Genome Replication and Cancer
Problems in determining where and when DNA replication begins, lead to genomic instability which leads to genetic mutations which lead to selection of cells that can continue to proliferate under conditions where normal cell growth is arrested - CANCER.
Cancer cells exhibit three characteristics that are linked directly to genome duplication: genomic instability, uncontrolled proliferation, and resistance to apoptosis. Genomic stability depends on the number of active replication origins per genome. Low origin densities produce fewer replication forks that must travel greater distances, thus increasing the probability that forks will stall or suffer damage. Conversely, high origin densities increase the possibility of DNA damage during the initiation process, and the possibility that too many forks will trigger a DNA damage response.

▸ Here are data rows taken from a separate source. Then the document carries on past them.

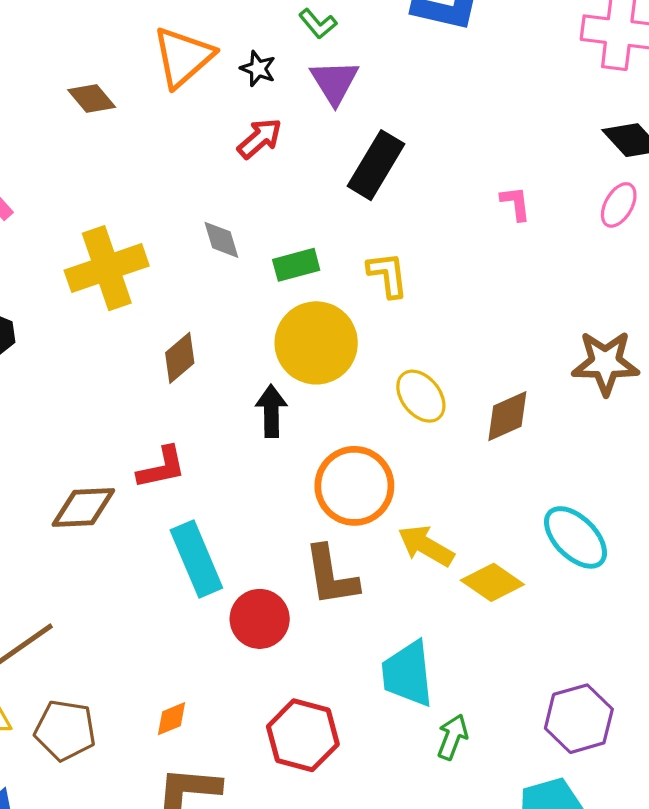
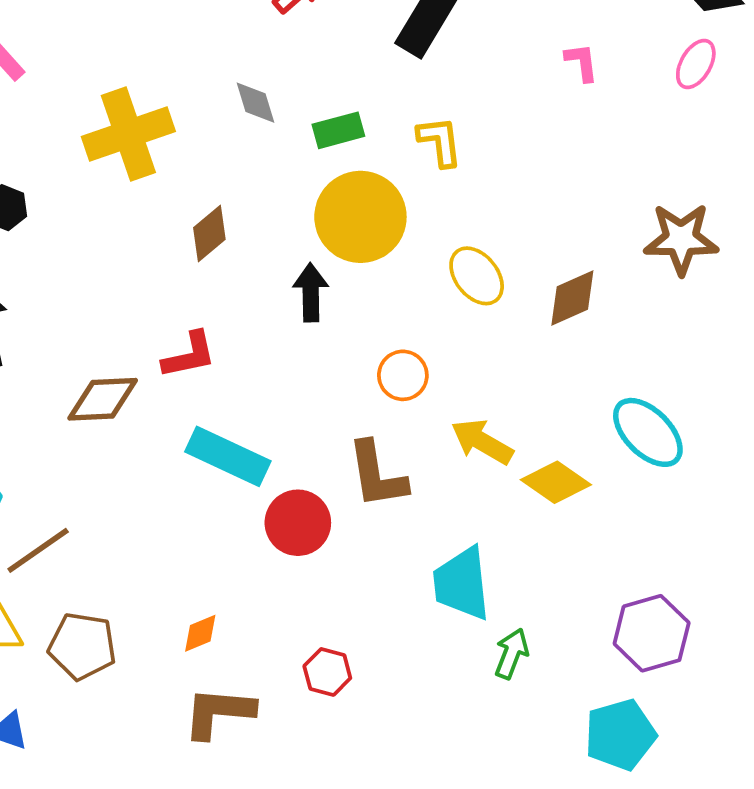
orange circle: (354, 486) -> (403, 375), size x0.6
cyan rectangle: (196, 559) -> (228, 456), turned -42
red hexagon: (303, 735) -> (327, 672), moved, size x0.6

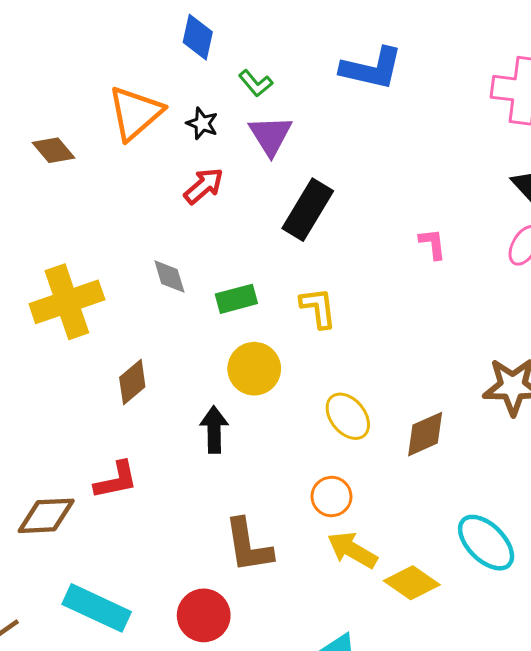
yellow circle: (360, 217) -> (254, 369), size x0.7
orange circle: (403, 375) -> (331, 496), moved
cyan rectangle: (228, 456) -> (97, 608), moved
brown L-shape: (377, 475) -> (248, 546), moved

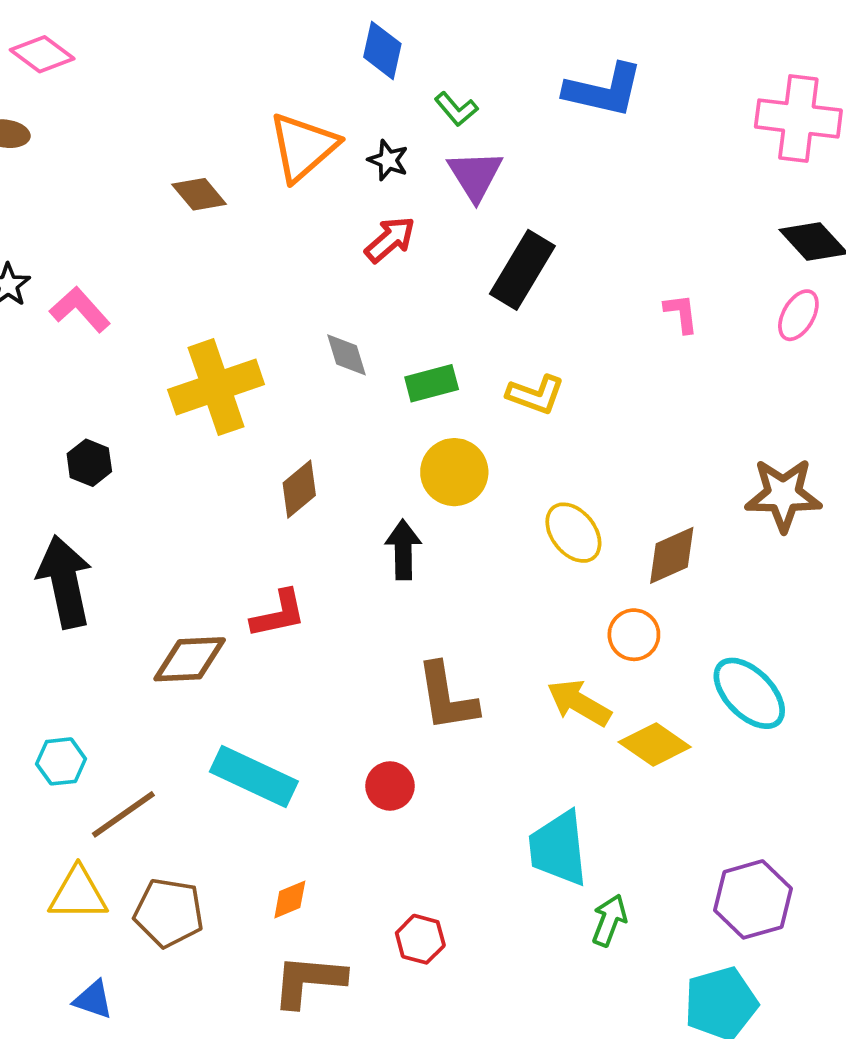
yellow L-shape: (318, 308) -> (536, 395), turned 117
orange circle: (331, 496) -> (634, 635), moved
red circle: (204, 615) -> (390, 786), size x0.7

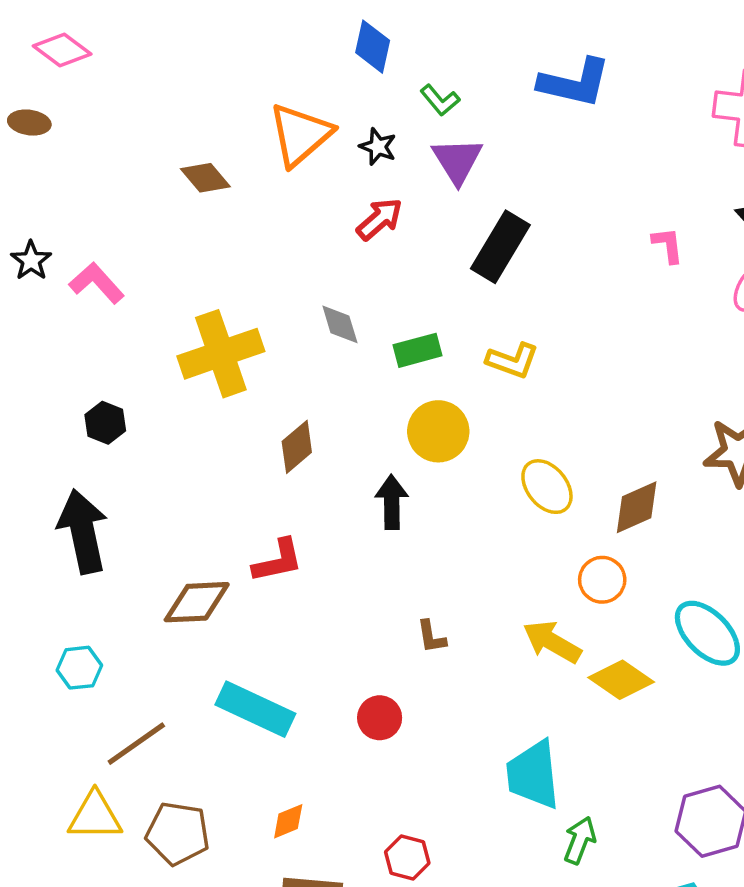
pink L-shape: (681, 313) -> (668, 245), moved
brown L-shape: (447, 697) -> (431, 637), size x0.5
cyan hexagon: (61, 761) -> (79, 668), moved

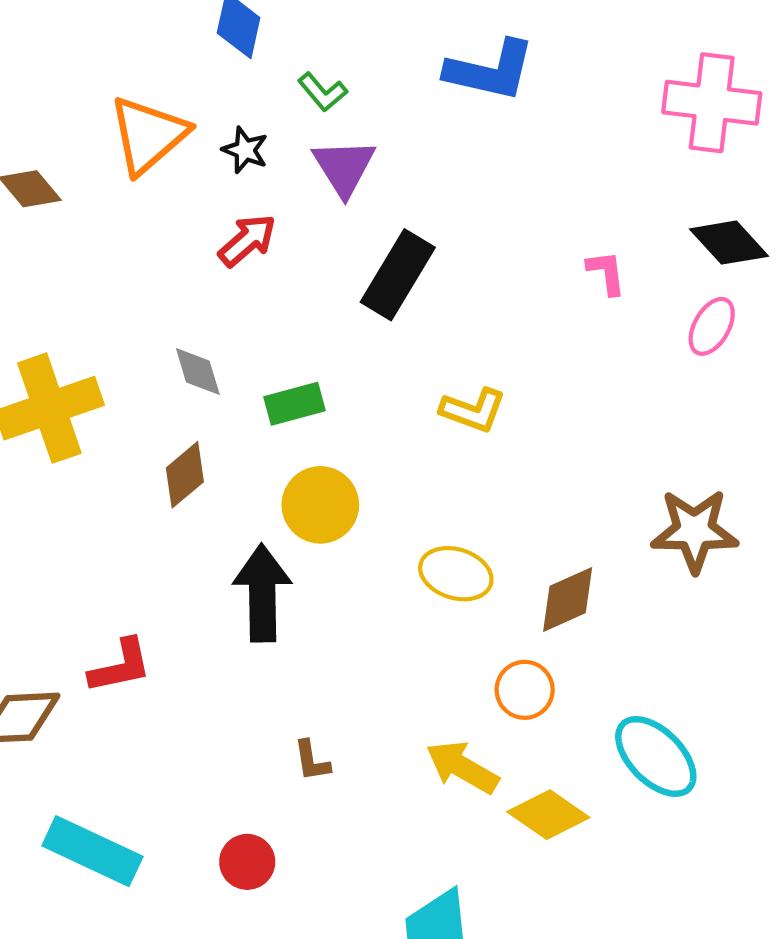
yellow L-shape: (512, 361) -> (473, 410), moved
brown diamond: (297, 447) -> (185, 475), moved
yellow ellipse: (547, 487) -> (456, 574), turned -34
black arrow: (392, 502) -> (262, 593), size x1.4

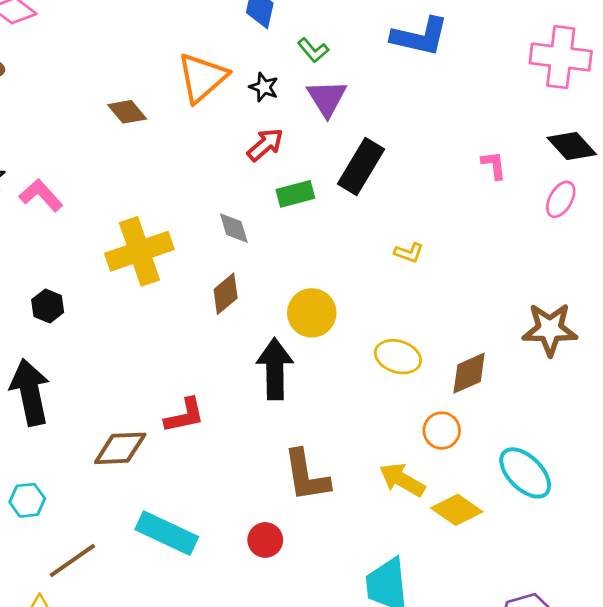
green rectangle: (295, 404) -> (295, 194), moved
yellow L-shape: (473, 410) -> (409, 253), size x0.7
brown L-shape: (312, 761) -> (306, 476), size x2.0

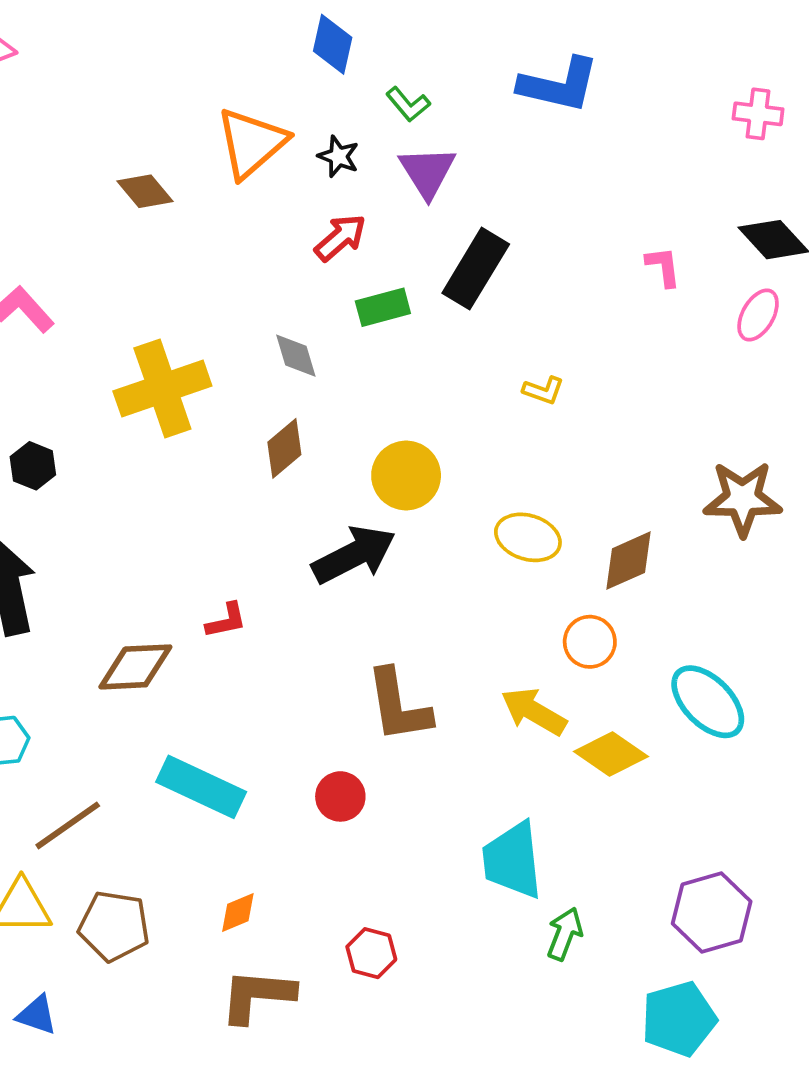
pink cross: (561, 57) -> (758, 114), size x0.6
black arrow: (275, 369) -> (354, 555), turned 64
red L-shape: (185, 415) -> (226, 621), size x0.7

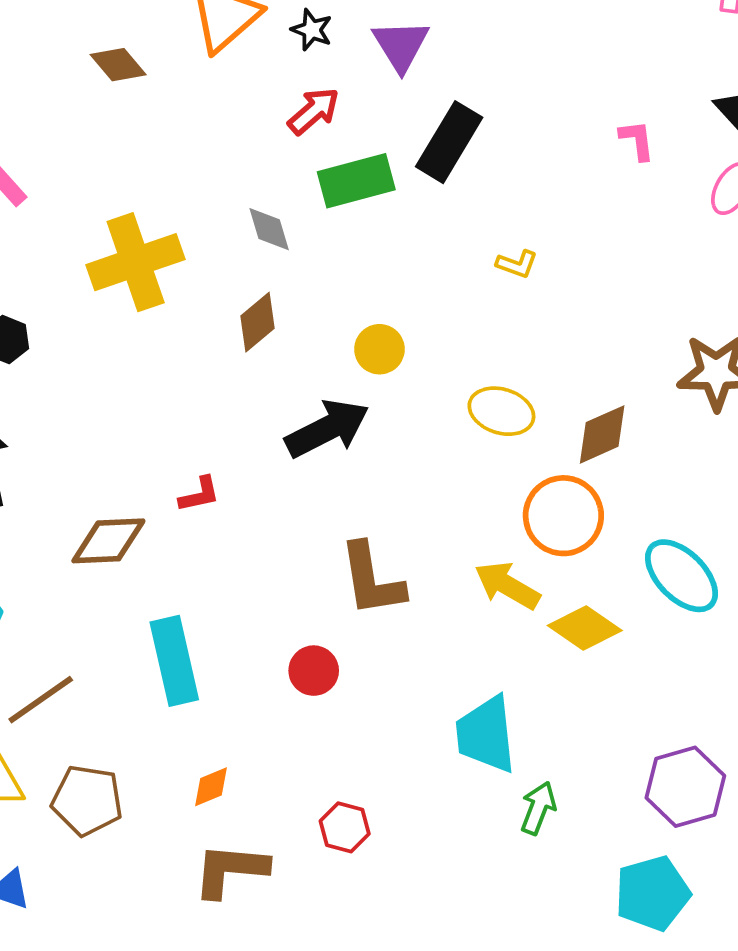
green rectangle: (383, 307) -> (356, 181), size x1.4
yellow circle: (406, 475) -> (379, 349), size x0.7
orange circle: (590, 642) -> (563, 516), size x1.5
cyan rectangle: (201, 787) -> (174, 661), turned 52

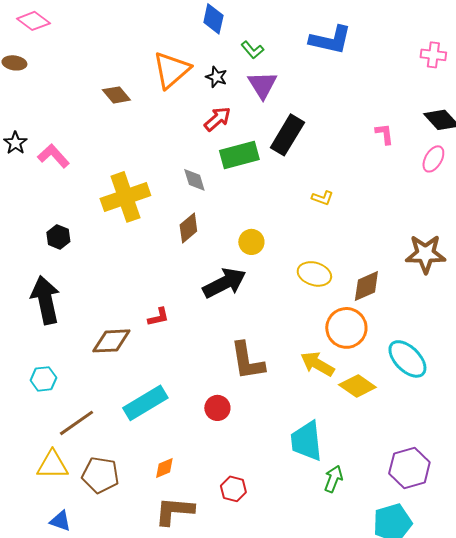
cyan rectangle: (174, 661) -> (145, 403), turned 72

Uncontrolled proliferation results from increased sensitivity of cancer cells to mitogenic stimuli and decreased sensitivity to contact inhibition. Cancer cells continue to proliferate under nutritional conditions in which normal cells complete cell division and then go into a quiescent state termed ‘G0-phase’. In addition, cancer cells continue to proliferate when they come into contact with other cells whereas normal cells stop proliferating when cell to cell contacts are made.
Normal cells have multiple checkpoints that can arrest further initiation events during S-phase, stabilize replication forks until they are repaired, and prevent the onset of mitosis until DNA replication is completed. If the problem cannot be corrected, then DNA damage response pathways trigger apoptosis (programmed cell death). Moreover, normal cells have multiple pathways that restrict genome duplication to once and only once each time a cell divides. These pathways involve phosphorylation of several of the 14 proteins that comprise the pre-replication complex, as well as ubiquitination by specific ubiquitin ligases followed by proteolysis mediated by the 26S proteasome.
Cancer cells lack several of these controls. It makes them dangerous in that mutations are more easily generated and restrictions on genome duplication more easily ignored, but it may also be their Achilles heel. The tumor suppressor genes Retinoblastoma (Rb) and TP53 are the cell proliferation control genes whose activities are most frequently altered in cancers (1). Rb regulates expression of a large number of genes that are required for S-phase. Cell cycle exit depends upon turning off these genes. TP53 is a transcription factor that is induced by DNA damage, hypoxia or oncogene activation. TP53 regulates expression of genes that either arrest cell proliferation or trigger apoptosis.
More recently, we discovered that cancer cells depend primarily, if not exclusively, on a single regulatory pathway to prevent DNA re-replication from occurring during mitotic cell division cycles. That pathway is geminin, a protein unique to multicellular organisms that is expressed only during S, G2 and early M-phases of the cell cycle, and that specifically inhibits loading of the replicative DNA helicase (termed the MCM helicase) onto chromatin. The result was that suppression of geminin expression in cancer cells induced DNA re-replication, and DNA re-replication triggered the ATR-Chk1-Cdc25 DNA damage response pathway, which soon induced apoptosis. In other words, suppression of geminin in cultured mammalian cells selectively killed cells derived from several different malignant human cancers but not normal human cells (2). This discovery opens the way for new therapeutic approaches to arresting or destroying a wide variety of cancers.